The aim of the R script run_analysis.R provided in this repository is to produce:
- harDB: a data frame in the R global environment containing a selection of the original measures for all the records included in the Human Activity Recognition Using Smartphones Data Set
- harDB_m: a data frame with the averages of the measures contained in the
harDB
data frame calculated grouping records by subject id and activity type - harDB_m.txt: a text file in the working directory containing the
harDB_m
data set
Details on the HAR data set and on the process to create the two tidy data sets can be found in the CodeBook.md file.
For additional details, see also comments in the run_analysis.R
script.
The script assumes a standard installation of R (tested on R v3.2.0). No additional packages are required.
The script performs the following actions:
- If the zip file containing the HAR data set does not exist in the working directory, download it from the URL provided in the details section of the course project.
- If the data folder containing the original UCI files does not exist in the working directory, extract all the files from the zip archive. An alternative approach could be to extract only the necessary files using a connection.
- As information is separated into several files, it merges all the pieces to create a full tidy data set.
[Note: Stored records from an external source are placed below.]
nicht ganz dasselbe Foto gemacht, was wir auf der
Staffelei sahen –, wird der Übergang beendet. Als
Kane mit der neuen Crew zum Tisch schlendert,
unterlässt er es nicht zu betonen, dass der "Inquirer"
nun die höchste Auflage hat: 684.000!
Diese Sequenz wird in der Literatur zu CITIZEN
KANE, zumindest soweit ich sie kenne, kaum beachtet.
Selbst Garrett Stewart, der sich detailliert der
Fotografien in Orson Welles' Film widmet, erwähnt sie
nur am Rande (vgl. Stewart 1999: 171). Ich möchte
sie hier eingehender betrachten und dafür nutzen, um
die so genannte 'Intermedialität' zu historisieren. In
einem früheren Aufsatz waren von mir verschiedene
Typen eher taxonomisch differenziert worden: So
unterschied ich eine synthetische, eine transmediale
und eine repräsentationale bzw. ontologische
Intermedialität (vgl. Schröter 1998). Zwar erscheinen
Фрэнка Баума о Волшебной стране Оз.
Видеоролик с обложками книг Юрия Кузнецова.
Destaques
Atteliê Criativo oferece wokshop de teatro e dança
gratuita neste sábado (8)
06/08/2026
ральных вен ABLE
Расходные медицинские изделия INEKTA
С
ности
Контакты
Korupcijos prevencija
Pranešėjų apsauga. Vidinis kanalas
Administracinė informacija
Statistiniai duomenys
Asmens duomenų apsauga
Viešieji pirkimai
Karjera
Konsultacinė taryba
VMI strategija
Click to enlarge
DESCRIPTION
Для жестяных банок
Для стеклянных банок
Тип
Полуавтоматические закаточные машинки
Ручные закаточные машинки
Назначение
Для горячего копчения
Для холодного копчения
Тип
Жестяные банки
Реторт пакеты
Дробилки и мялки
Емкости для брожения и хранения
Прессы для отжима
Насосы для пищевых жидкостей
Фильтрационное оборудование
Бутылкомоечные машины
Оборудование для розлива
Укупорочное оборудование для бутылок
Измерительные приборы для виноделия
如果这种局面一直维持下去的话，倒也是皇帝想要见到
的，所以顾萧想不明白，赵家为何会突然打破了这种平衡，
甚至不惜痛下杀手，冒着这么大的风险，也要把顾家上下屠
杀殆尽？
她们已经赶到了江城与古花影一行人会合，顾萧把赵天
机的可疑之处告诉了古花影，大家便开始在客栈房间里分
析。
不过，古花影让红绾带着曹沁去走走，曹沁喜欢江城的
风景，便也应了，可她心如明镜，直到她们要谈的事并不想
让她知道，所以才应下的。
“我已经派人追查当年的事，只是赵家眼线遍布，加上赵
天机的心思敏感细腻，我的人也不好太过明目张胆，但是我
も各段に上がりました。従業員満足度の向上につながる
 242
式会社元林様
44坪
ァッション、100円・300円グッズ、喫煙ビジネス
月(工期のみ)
- Extracts only the measurements on the mean and standard deviation for each measurement. Here are selected both the mean() and meanFreq() variables. Should a narrower or wider definition be required, you have to adjust the regexp to select the correct variable names.
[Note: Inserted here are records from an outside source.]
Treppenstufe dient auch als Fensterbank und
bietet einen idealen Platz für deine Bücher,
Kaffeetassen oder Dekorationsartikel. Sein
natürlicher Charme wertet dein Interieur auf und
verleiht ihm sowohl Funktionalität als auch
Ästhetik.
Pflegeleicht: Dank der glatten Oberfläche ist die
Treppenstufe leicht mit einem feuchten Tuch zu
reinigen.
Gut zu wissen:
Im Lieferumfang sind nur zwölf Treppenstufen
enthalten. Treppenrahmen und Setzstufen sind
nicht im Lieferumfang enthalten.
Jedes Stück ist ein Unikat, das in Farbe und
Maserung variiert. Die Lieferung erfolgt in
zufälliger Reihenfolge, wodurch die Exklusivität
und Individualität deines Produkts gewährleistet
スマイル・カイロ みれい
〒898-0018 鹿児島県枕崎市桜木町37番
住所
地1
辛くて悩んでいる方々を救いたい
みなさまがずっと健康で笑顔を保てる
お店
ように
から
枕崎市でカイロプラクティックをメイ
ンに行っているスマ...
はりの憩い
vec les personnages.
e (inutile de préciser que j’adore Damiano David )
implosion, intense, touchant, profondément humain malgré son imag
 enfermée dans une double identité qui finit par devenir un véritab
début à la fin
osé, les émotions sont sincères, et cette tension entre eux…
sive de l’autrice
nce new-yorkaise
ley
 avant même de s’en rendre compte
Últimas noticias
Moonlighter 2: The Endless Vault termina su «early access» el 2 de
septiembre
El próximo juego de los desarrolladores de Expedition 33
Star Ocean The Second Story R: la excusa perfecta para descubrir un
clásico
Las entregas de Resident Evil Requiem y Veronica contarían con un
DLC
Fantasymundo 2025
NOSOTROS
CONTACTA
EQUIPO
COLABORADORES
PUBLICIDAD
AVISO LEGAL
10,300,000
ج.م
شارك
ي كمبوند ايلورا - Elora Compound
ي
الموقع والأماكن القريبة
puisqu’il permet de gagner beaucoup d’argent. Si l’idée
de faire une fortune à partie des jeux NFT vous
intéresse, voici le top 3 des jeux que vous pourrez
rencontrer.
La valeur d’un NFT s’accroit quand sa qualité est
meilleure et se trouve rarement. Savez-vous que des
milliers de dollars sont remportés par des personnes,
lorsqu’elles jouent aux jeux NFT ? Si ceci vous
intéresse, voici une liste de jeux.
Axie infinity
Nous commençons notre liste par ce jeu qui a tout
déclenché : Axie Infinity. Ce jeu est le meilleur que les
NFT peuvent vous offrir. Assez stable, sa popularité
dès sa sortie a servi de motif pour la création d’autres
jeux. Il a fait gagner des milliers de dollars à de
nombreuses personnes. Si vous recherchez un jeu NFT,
- Activity IDs are recoded as factors and labeled accordingly.
- Use original variable names to label the columns of the full data set.
- Creates a second data set with the averages of the measures contained in the
harDB
data frame grouped by subject id and activity type. - Export the
harDB_m
data frame to theharDB_m.txt
file. - Clear all temporary variables.
All the files gathered in this folder provide a solution for the Coursera Getting And Cleaning Data course project.